Question

maths
Simplify:6÷√12-√3​

Answer 1

Given :-

$\sf \bullet \;\; \dfrac{6}{\sqrt{12} -\sqrt{3}}$

To Do :-

• Simplify

Solution :-

$\sf : \; \implies \dfrac{6}{\sqrt{3 \times 2 \times 2} - \sqrt{3} }$

$\sf : \; \implies \dfrac{6}{ 2\sqrt{3} - \sqrt{3} }$

$\sf : \; \implies \dfrac{6}{ \sqrt{3} }$

$\sf : \; \implies \dfrac{6}{ \sqrt{3} } \times \dfrac{\sqrt{3} }{\sqrt{3} }$

$\sf : \; \implies \dfrac{6\sqrt{3} }{ (\sqrt{3})^{2} }$

$\sf : \; \implies \dfrac{6\sqrt{3} }{ 3}$

$\boxed{\bf{ \star \;\; 2 \sqrt{3} \;\; }}$

Answer 2

Given :-

6 ÷ √12-√3​

To Find :-

Simplified Value

Solution :-

⠀⠀⠀━━━━━━━━━━━━━━━━━━━━━━━━⠀⠀⠀⠀

• Factor 12 = 2²×3. Rewrite the square root of the product √2² × 3    as the product of square roots √2² × √3. Take the square root of 2².

$\sf \dashrightarrow \; \dfrac{6}{2\sqrt{3} - \sqrt{3}}$

• Combine 2√3 and -√3 to get √3

$\sf \dashrightarrow \; \dfrac{6}{ \sqrt{3}}$

• Rationalize the denominator of √3 by multiplying numerator and denominator by √3.

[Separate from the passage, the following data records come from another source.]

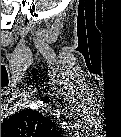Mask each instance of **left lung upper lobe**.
I'll return each instance as SVG.
<instances>
[{
  "mask_svg": "<svg viewBox=\"0 0 121 137\" xmlns=\"http://www.w3.org/2000/svg\"><path fill=\"white\" fill-rule=\"evenodd\" d=\"M56 130V124L42 113L22 110L1 124V135L8 137L49 135Z\"/></svg>",
  "mask_w": 121,
  "mask_h": 137,
  "instance_id": "left-lung-upper-lobe-1",
  "label": "left lung upper lobe"
}]
</instances>
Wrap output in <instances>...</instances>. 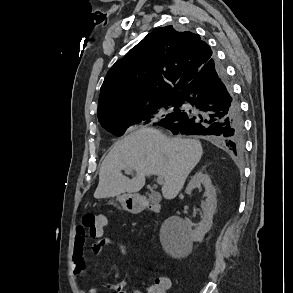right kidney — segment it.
I'll return each mask as SVG.
<instances>
[{
    "instance_id": "right-kidney-1",
    "label": "right kidney",
    "mask_w": 293,
    "mask_h": 293,
    "mask_svg": "<svg viewBox=\"0 0 293 293\" xmlns=\"http://www.w3.org/2000/svg\"><path fill=\"white\" fill-rule=\"evenodd\" d=\"M203 185L205 188L206 200L201 202L203 217L198 227L192 230L189 224L178 217H171L170 221L180 222V226L169 228L166 222L161 229L160 240L164 250L174 255L183 247H190L193 241L201 242L213 225V215L216 212L217 199L216 190L207 174L198 172L195 174L186 187V193L190 195L196 187Z\"/></svg>"
}]
</instances>
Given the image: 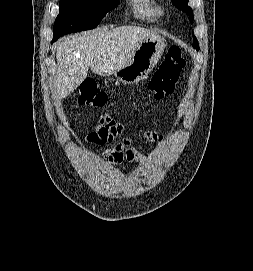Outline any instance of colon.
<instances>
[{"mask_svg": "<svg viewBox=\"0 0 253 271\" xmlns=\"http://www.w3.org/2000/svg\"><path fill=\"white\" fill-rule=\"evenodd\" d=\"M183 67L184 59L181 49L177 46L170 47L148 83V95L158 101L170 94ZM107 100V94L98 90L92 79H85L81 83L78 96L80 104L101 107L106 104Z\"/></svg>", "mask_w": 253, "mask_h": 271, "instance_id": "colon-1", "label": "colon"}]
</instances>
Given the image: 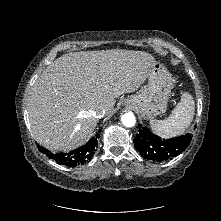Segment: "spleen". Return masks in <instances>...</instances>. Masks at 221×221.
I'll use <instances>...</instances> for the list:
<instances>
[{
  "label": "spleen",
  "mask_w": 221,
  "mask_h": 221,
  "mask_svg": "<svg viewBox=\"0 0 221 221\" xmlns=\"http://www.w3.org/2000/svg\"><path fill=\"white\" fill-rule=\"evenodd\" d=\"M194 111V100L189 93L185 92L168 118L164 120L153 119L150 121L151 129L162 138L181 135L191 124Z\"/></svg>",
  "instance_id": "1"
}]
</instances>
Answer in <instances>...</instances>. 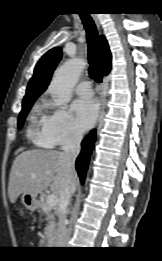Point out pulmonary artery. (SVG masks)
Segmentation results:
<instances>
[{"label":"pulmonary artery","mask_w":162,"mask_h":261,"mask_svg":"<svg viewBox=\"0 0 162 261\" xmlns=\"http://www.w3.org/2000/svg\"><path fill=\"white\" fill-rule=\"evenodd\" d=\"M76 92L83 98L91 97L93 95L91 82L87 80L80 82L76 87Z\"/></svg>","instance_id":"pulmonary-artery-1"}]
</instances>
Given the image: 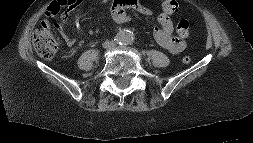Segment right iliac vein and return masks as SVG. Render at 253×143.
<instances>
[{"label": "right iliac vein", "instance_id": "63e3f726", "mask_svg": "<svg viewBox=\"0 0 253 143\" xmlns=\"http://www.w3.org/2000/svg\"><path fill=\"white\" fill-rule=\"evenodd\" d=\"M104 47H105V48H108V47H109V44H107V43L104 44Z\"/></svg>", "mask_w": 253, "mask_h": 143}]
</instances>
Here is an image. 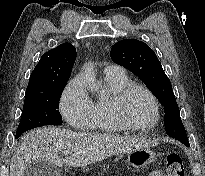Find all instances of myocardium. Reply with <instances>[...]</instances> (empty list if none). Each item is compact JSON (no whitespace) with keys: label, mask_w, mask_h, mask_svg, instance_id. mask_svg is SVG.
<instances>
[{"label":"myocardium","mask_w":205,"mask_h":176,"mask_svg":"<svg viewBox=\"0 0 205 176\" xmlns=\"http://www.w3.org/2000/svg\"><path fill=\"white\" fill-rule=\"evenodd\" d=\"M142 91L144 92L149 99L151 100L154 108V117L151 122L146 124H138L133 122L127 114L126 111V102L128 98L135 92ZM113 110L115 117L119 123L124 127V129L130 130H146L152 127H155L161 118V109L160 103L156 95L145 85L130 83L122 90H120L114 97Z\"/></svg>","instance_id":"myocardium-1"}]
</instances>
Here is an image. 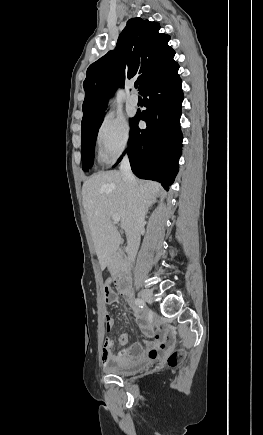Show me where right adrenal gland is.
Masks as SVG:
<instances>
[{"label": "right adrenal gland", "instance_id": "right-adrenal-gland-1", "mask_svg": "<svg viewBox=\"0 0 263 435\" xmlns=\"http://www.w3.org/2000/svg\"><path fill=\"white\" fill-rule=\"evenodd\" d=\"M153 203H155V201H151V202L146 204V212H148L149 207L152 206Z\"/></svg>", "mask_w": 263, "mask_h": 435}]
</instances>
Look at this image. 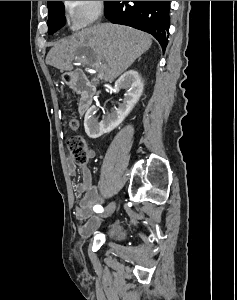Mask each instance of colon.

$\sf \dashrightarrow \; \bigg( \dfrac{6 \sqrt{3} }{ ( \sqrt{3} )^{2} }\bigg)$

$\sf \dashrightarrow \; \dfrac{6 \sqrt{3} }{ 3 }$

$\sf \dashrightarrow 2\sqrt{3}$

⠀⠀⠀━━━━━━━━━━━━━━━━━━━━━━━━⠀⠀⠀⠀

• Henceforth, the simplified value is 2√3.